Since the superheroes in my favorite comics are fictional, I find myself drawn to the women who serve this wonderful country. With their badassery, they protect this wonderful land of freedom, liberty, and spray cheese in a can. How can I not find that sexy on some levels?

Sexy Little Thing Number Three: A Simple Casual Sigh

Now what do I mean by this? How can a simple sigh be sexy? Women can do so many sexy things with their voice. Why else would sexy 1-900 numbers have racked up so many phone bills in the mid to late 90s?

For me, a simple sigh sends so many subtle messages. There’s enough obscene dirty talk in internet porn and “50 Shades of Grey” these days. There’s a time and a place for that kind of crude, overt dirty talk. There’s also a time and place for something simpler and subtler. Those times are woefully underappreciated.

Sexy Little Thing Number Four: A Woman Who Cheers At Sports.

I know sports are supposed to be a “guy thing.” I get that 95 percent of all sports prey upon our testosterone-soaked brains, bombarding us with manly feats of ass-kicking manliness in the name of winning that sweet, sweet championship and all the bragging rights that come with it. It’s part of the culture.

We, as a society, don’t expect women to share the same passion for sports that men do. Those expectations are unreasonable and flawed. Women can like sports too. I don’t deny that. I just find the women who aren’t afraid share in this manly passion a special kind of sexy. I see a woman wearing a football jersey and I can’t help but smile.

Sexy Little Thing Number Five: Sharing A Tub Of Ice Cream

There are all sorts of sexy turn-ons involving food. Make no mistake. There is an entire fetish that mixes food and sex in the weirder, messiest, most extreme way possible. I won’t describe it because I just ate and I’d like to keep the contents of my stomach in place.

This little act is not like those. For me, this is more romantic than it is sexy. Who doesn’t love ice cream? Who doesn’t love something sweet and savory? The idea of sharing it with a lover, eating out of the same tub and using the same spoon because we don’t care where our mouths have been, just has this special allure.

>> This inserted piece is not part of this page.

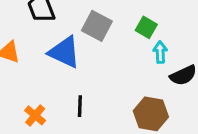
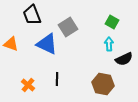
gray square: (97, 26) -> (68, 27), turned 30
green square: (146, 27) -> (112, 22), moved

So there you have it. Those are five little things that I find uniquely sexy. I’m sure I’m not the only one, but I feel like we all need to appreciate the little things every now and then, especially the things we find sexy. It reminds us that not everything has to be some elaborate setup in a Las Vegas honeymoon suite to be sexy.

With all that said, I’d like to open the floor up to what few commenters I have on this blog. Please share with me what little things you find sexy. It doesn’t have to be weird. Actually, it would be downright interesting if it were weird because I might be able to incorporate that into my novels. In that case, weirdness is optional.

Weird or not, please take the time to share it! I’d love to hear what others find sexy. It’s a weird and wonderful world we live in. We should find sexiness wherever we can and celebrate it!